Mike Wiley sharing the Old Theater stage with a photo of the widow of Dickie Marrow, a young black Vietnam War veteran who was the victim of a race-related murder in Oxford, NC in 1970.

Based on the best-selling memoir by Tim Tyson, “Blood Done Sign My Name” focuses on the racially-motivated murder of a black Vietnam War veteran in Oxford, NC in 1970. The memoir looked at how various factions — among blacks and whites — responded in that little town. (The problem, one character says, is not that people are wicked, but that “they are spineless.”) Wiley offered up characters across the spectrum: black and white, young and old, placaters and activists.

MIke Wiley in one of his many characters. A few chairs and the slide screen rounded out the scenes.

In the production Saturday night, Wiley was accompanied by Mary Williams, who sang gospel and blues. She opened the show with the haunting song, “Blood Done Sign My Name.” Unloading that lament, she walked from the stage, down the aisle to the back of the theater and up the stairs to the theater’s balcony. (Not unincidentally, the part of the Oriental theater to which African-Americans were once segregated.) For the next hour and a half of the show, Williams sang from the balcony, working without a microphone, and provided the play’s very live soundtrack.

Down on the stage, meanwhile, Mike Wiley brought out the characters from Oxford, NC before and after the 1970 murder: the racist store owner and accused murderer, the black activists angered by the murder, the witnesses at the court trial, the black residents who responded to the murder by setting fire to a million dollars worth of tobacco in a warehouse and the white townspeople who wanted to quickly put the matter behind them.

A barbershop chair figured in the story, as did the screen which flashed images, including this one of the man, Dickie Morrow, who was shot and then beaten to death. Three white men were later acquitted of the crime.

Like the book, the play veered from the comfortable notion that the civil rights progress came entirely from non-violent actions. It suggested that change may have been hastened because some people, impatient with the pace of things, did turn to violence such as the firebombing in Oxford.

Wiley and Williams later spoke about the play in a question and answer session with the audience.

Mary Williams and Mike Wiley in a Q&A session after the performance. Here, Mike imitates the slouch of an audience member at a performance in Oxford, a person he thought might have been related to one of the people acquitted in the murder outlined in Blood Done Sign My Name. Wiley says most of the 300 people at the Oxford show gave a standing ovation.

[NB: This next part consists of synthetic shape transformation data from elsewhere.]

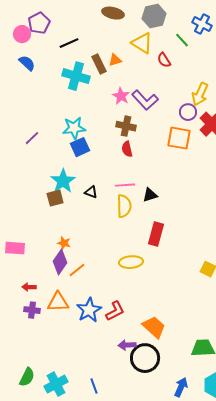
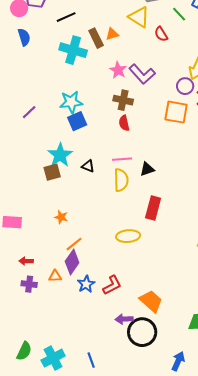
blue semicircle: (27, 63) -> (24, 37), turned 30
purple diamond: (60, 262) -> (72, 262), moved
orange triangle: (58, 302) -> (55, 276), size x0.6
blue star: (89, 310) -> (86, 284), size x0.7

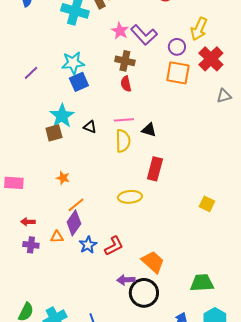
purple circle: (185, 86) -> (177, 47), moved
black triangle: (147, 169) -> (149, 130), turned 35

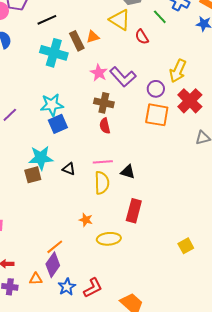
cyan star: (62, 116) -> (41, 158), turned 30
orange star: (63, 178) -> (86, 220), moved
yellow square: (207, 204) -> (186, 246), turned 35

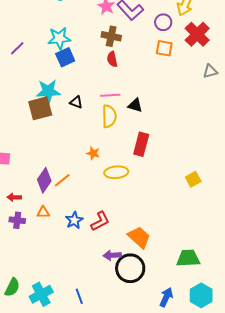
orange square: (157, 115) -> (164, 48), size x0.7
brown square: (33, 175) -> (40, 108), size x1.4
purple diamond: (53, 265) -> (44, 180), moved

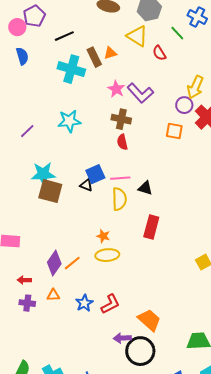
purple circle: (163, 22) -> (184, 105), moved
blue square: (65, 57) -> (95, 174), moved
cyan star: (48, 91) -> (43, 174), moved
brown square: (40, 108) -> (50, 191), turned 30
yellow ellipse: (116, 172) -> (107, 255), moved

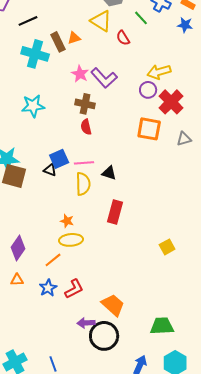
yellow arrow: (195, 87) -> (159, 72), turned 50
orange square: (174, 131) -> (149, 129), moved, size x1.4
orange line: (72, 263) -> (53, 260), moved

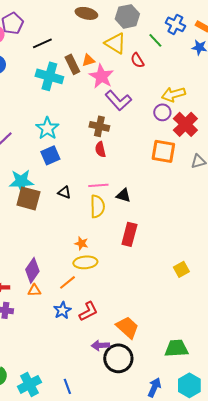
pink star: (80, 74) -> (101, 76), moved, size x1.4
cyan star: (33, 106) -> (47, 128), turned -30
blue square: (59, 159) -> (50, 155), moved
orange triangle: (17, 280) -> (34, 290), moved

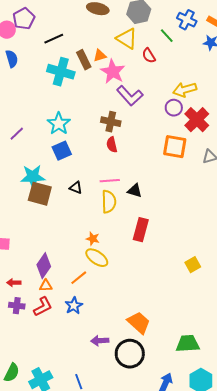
yellow ellipse: (85, 262) -> (97, 258), turned 40
red L-shape: (88, 311) -> (43, 307), moved
purple arrow: (100, 345) -> (100, 341), moved

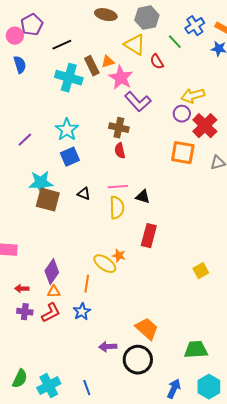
blue cross: (187, 20) -> (195, 26), turned 30
orange star: (93, 239) -> (119, 256), moved
orange line: (79, 278) -> (87, 284), turned -42

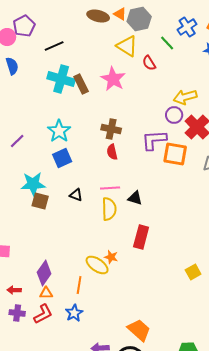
orange triangle: (108, 62) -> (120, 14), moved, turned 48
brown rectangle: (92, 66) -> (81, 84), moved
purple L-shape: (138, 102) -> (154, 140), moved, turned 128
brown square: (48, 200) -> (40, 201), size x0.7

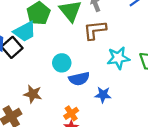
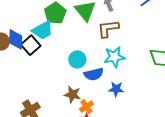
cyan star: (118, 58) -> (114, 57), moved
brown star: (33, 94) -> (72, 95), moved

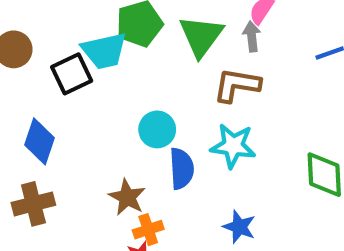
blue diamond: (16, 39) -> (40, 141), moved
blue semicircle: (94, 74) -> (182, 169), turned -96
blue star: (116, 89) -> (239, 227), moved

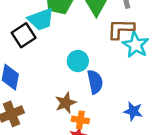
cyan star: (233, 146) -> (136, 45), moved, turned 30
brown star: (127, 197) -> (66, 103), turned 30
orange cross: (148, 230) -> (80, 120), turned 35

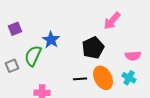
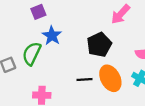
purple square: (15, 29) -> (38, 12), moved

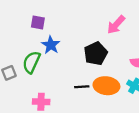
purple square: (38, 12) -> (38, 22), turned 32
orange ellipse: (110, 78) -> (106, 86), turned -55

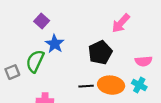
purple square: (38, 22) -> (42, 21), turned 32

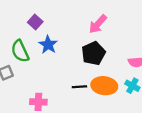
pink arrow: (121, 23) -> (98, 24), moved
green semicircle: (35, 61) -> (20, 51), moved, turned -50

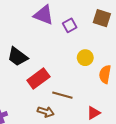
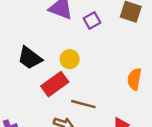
yellow circle: (85, 58) -> (70, 59), moved

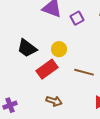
brown line: (83, 104) -> (84, 72), moved

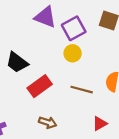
purple square: (77, 18) -> (74, 28), size x1.5
yellow circle: (59, 49) -> (73, 53), moved

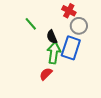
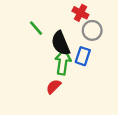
black semicircle: (52, 37) -> (61, 43), size x1.5
blue rectangle: (71, 48) -> (83, 56), size x0.7

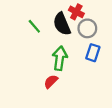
black semicircle: (61, 43) -> (62, 24), moved
blue rectangle: (83, 56) -> (93, 53), moved

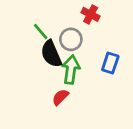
black semicircle: (62, 24) -> (51, 54), moved
gray circle: (87, 28) -> (71, 39), moved

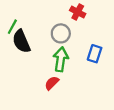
green line: (41, 31) -> (12, 27), moved, turned 70
black semicircle: (51, 54) -> (21, 41), moved

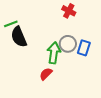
green line: (12, 27) -> (11, 24), turned 40
gray circle: (61, 33) -> (68, 44), moved

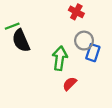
gray circle: (68, 44) -> (84, 41), moved
red semicircle: (46, 74) -> (70, 84), moved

The two spoke of a recent performance they did in Oxford, the scene of the murder on which the play is based. They said they’d gotten a rousing response from the crowd there, which was both black and white.

On another subject, it turned out that the music had come before the play. Williams said that she recorded a CD of songs chosen for and inspired by the book,” Blood Done Sign My Name.” Wiley said he listened to the music as inspiration as he adapted the book for a play. In writing the play, he tapped in to additional material: the audio recordings of interviews that Tyson had done. That preparation paid off in the seemingly pitch-perfect depictions of various characters.

Wiley has written and performed several other plays based on moments in African-American history. He will also be appearing on bigger screens when the “Blood Done Sign My Name” movie comes out. He plays just one character in that production: a Vietnam vet who throws a firebomb through a factory window after Dickie Morrow’s murder. Wiley allowed that this took multiple takes as his throw repeatedly landed wide of the target. “I’m an actor,” he told the crowd, “not an athlete.”

On the stage Saturday night, however, he made athletic transformations from character to character.

Mike Wiley’s “Blood Done Sign My Name” was presented in Oriental by the Old Theater Corporation, the non-profit organization that operates the theater on Broad Street.